A George Mason University-produced website that helps visitors to the National Mall learn more about its history has been recognized by the National Council on Public History with its 2015 Outstanding Public History Project Award.

The award is presented each year for work that contributes to a broader public reflection and appreciation of the past or that serves as a model of professional public history practice.

Histories of the National Mall is a place-based public history mobile website developed by the Roy Rosenzweig Center for History and New Media, with support of a grant from the National Endowment for the Humanities.

Designed primarily for tourists in Washington, D.C., the Histories of the National Mall website reveals that the National Mall has a history of its own that is invisible when walking along its paths and lawns.

Capitol buildingThe website has four entry points—place-based, thematic, chronological and biographical—allowing users to connect the physical space and its development, together with the social, cultural and political events that have transpired there.
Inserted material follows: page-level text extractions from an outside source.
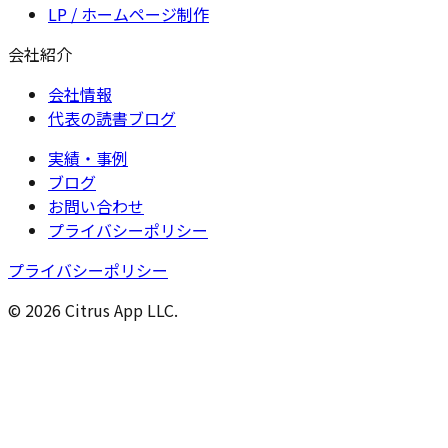
LP / ホームページ制作
会社紹介
会社情報
代表の読書ブログ
実績・事例
ブログ
お問い合わせ
プライバシーポリシー
プライバシーポリシー
© 2026 Citrus App LLC.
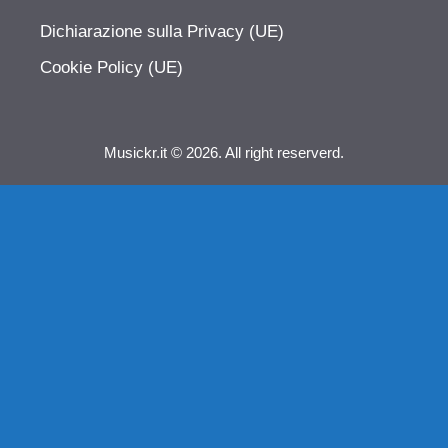
Dichiarazione sulla Privacy (UE)
Cookie Policy (UE)
Musickr.it © 2026. All right reserverd.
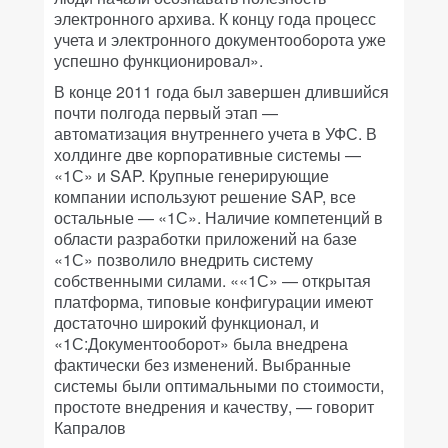
электронного архива. К концу года процесс
учета и электронного документооборота уже
успешно функционировал».
В конце 2011 года был завершен длившийся
почти полгода первый этап —
автоматизация внутреннего учета в УФС. В
холдинге две корпоративные системы —
«1С» и SAP. Крупные генерирующие
компании используют решение SAP, все
остальные — «1С». Наличие компетенций в
области разработки приложений на базе
«1С» позволило внедрить систему
собственными силами. ««1С» — открытая
платформа, типовые конфигурации имеют
достаточно широкий функционал, и
«1С:Документооборот» была внедрена
фактически без изменений. Выбранные
системы были оптимальными по стоимости,
простоте внедрения и качеству, — говорит
Капралов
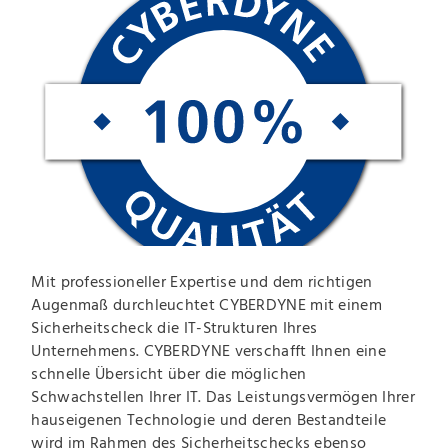
Mit professioneller Expertise und dem richtigen
Augenmaß durchleuchtet CYBERDYNE mit einem
Sicherheitscheck die IT-Strukturen Ihres
Unternehmens. CYBERDYNE verschafft Ihnen eine
schnelle Übersicht über die möglichen
Schwachstellen Ihrer IT. Das Leistungsvermögen Ihrer
hauseigenen Technologie und deren Bestandteile
wird im Rahmen des Sicherheitschecks ebenso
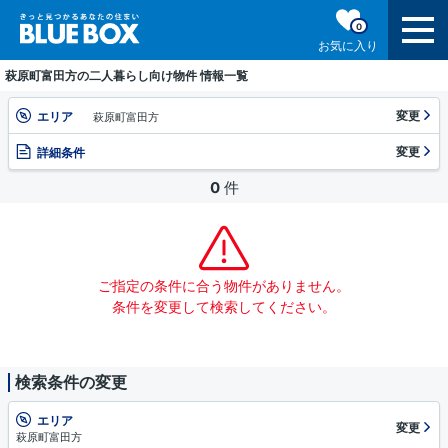
0
お気に入り
萩原町富田方の二人暮らし向け物件 情報一覧
変更
エリア
萩原町富田方
変更
詳細条件
0
件
ご指定の条件に合う物件がありません。
条件を変更して検索してください。
検索条件の変更
エリア
変更
萩原町富田方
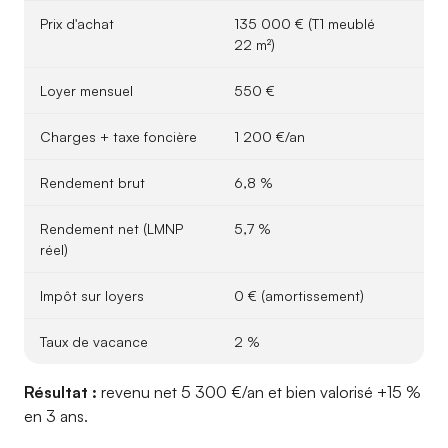
Prix d'achat
135 000 € (T1 meublé
22 m²)
Loyer mensuel
550 €
Charges + taxe foncière
1 200 €/an
Rendement brut
6,8 %
Rendement net (LMNP
5,7 %
réel)
Impôt sur loyers
0 € (amortissement)
Taux de vacance
2 %
Résultat :
revenu net 5 300 €/an et bien valorisé +15 %
en 3 ans.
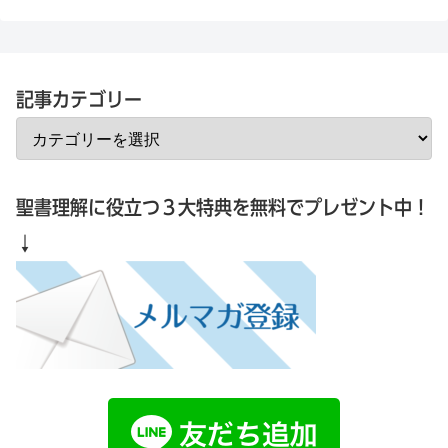
記事カテゴリー
聖書理解に役立つ３大特典を無料でプレゼント中！
↓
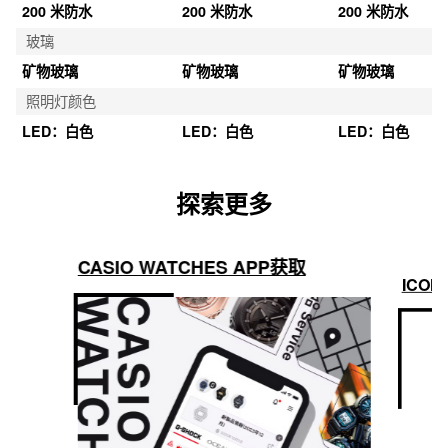
防水性
200 米防水
200 米防水
200 米防水
玻璃
矿物玻璃
矿物玻璃
矿物玻璃
照明灯颜色
LED：白色
LED：白色
LED：白色
探索更多
CASIO WATCHES APP获取
ICON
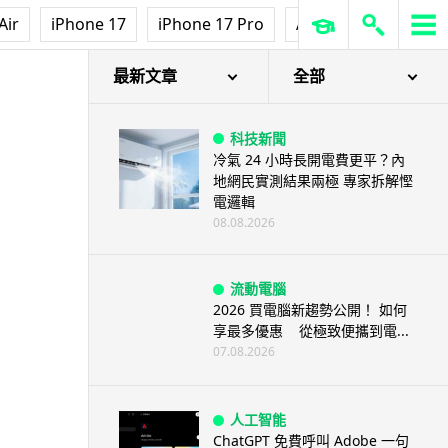
Air
iPhone 17
iPhone 17 Pro
AirPods Pro 3
Ap
最新文章
全部
科技新聞
冷氣 24 小時長開電費更平？內
地網民實測結果兩極 專家拆解慳
電邏輯
08.08.2026
流動電腦
2026 買電腦新趨勢公開！ 如何
享最多優惠 從極致便攜到電...
07.08.2026
人工智能
ChatGPT 免費呼叫 Adobe 一句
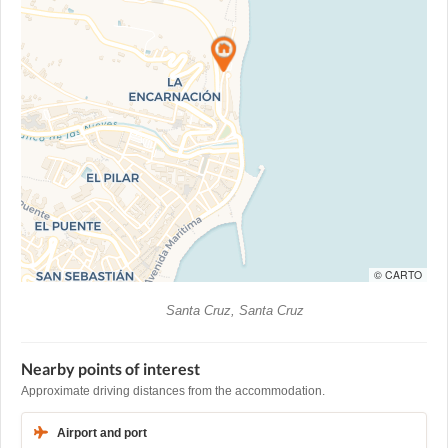
© CARTO
Santa Cruz, Santa Cruz
Nearby points of interest
Approximate driving distances from the accommodation.
Airport and port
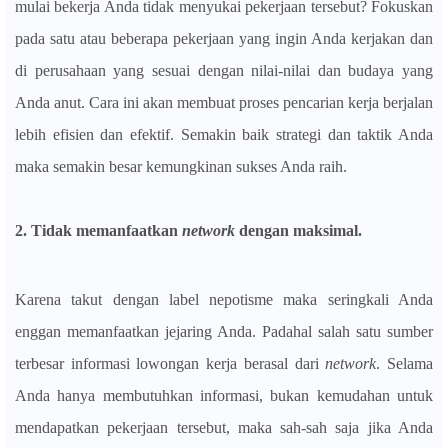
mulai bekerja Anda tidak menyukai pekerjaan tersebut? Fokuskan
pada satu atau beberapa pekerjaan yang ingin Anda kerjakan dan
di perusahaan yang sesuai dengan nilai-nilai dan budaya yang
Anda anut. Cara ini akan membuat proses pencarian kerja berjalan
lebih efisien dan efektif. Semakin baik strategi dan taktik Anda
maka semakin besar kemungkinan sukses Anda raih.
2. Tidak memanfaatkan
network
dengan maksimal.
Karena takut dengan label nepotisme maka seringkali Anda
enggan memanfaatkan jejaring Anda. Padahal salah satu sumber
terbesar informasi lowongan kerja berasal dari
network
. Selama
Anda hanya membutuhkan informasi, bukan kemudahan untuk
mendapatkan pekerjaan tersebut, maka sah-sah saja jika Anda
The project’s co-directors, Sheila Brennan and Sharon Leon, will accept the award at the NCPH conference in April on behalf of the center and the project team.

Read about all the council’s award winners here.

In the same vein, the center is also developing a new course, Teaching Hidden History, in a joint project with Virginia Tech. The course will feature online components and in-person meetings using the 4-VA telepresence rooms on the two campuses.

Teaching Hidden History, which will be offered this summer, integrates digital history, history education and best practices in teaching and learning history. Students will conduct research using primary and secondary sources to develop online history modules using an open-source platform.

Through the course, graduate students in history and social studies education will be able to strengthen their historical research and historical thinking skills while using digital tools and exploring history education in an online environment.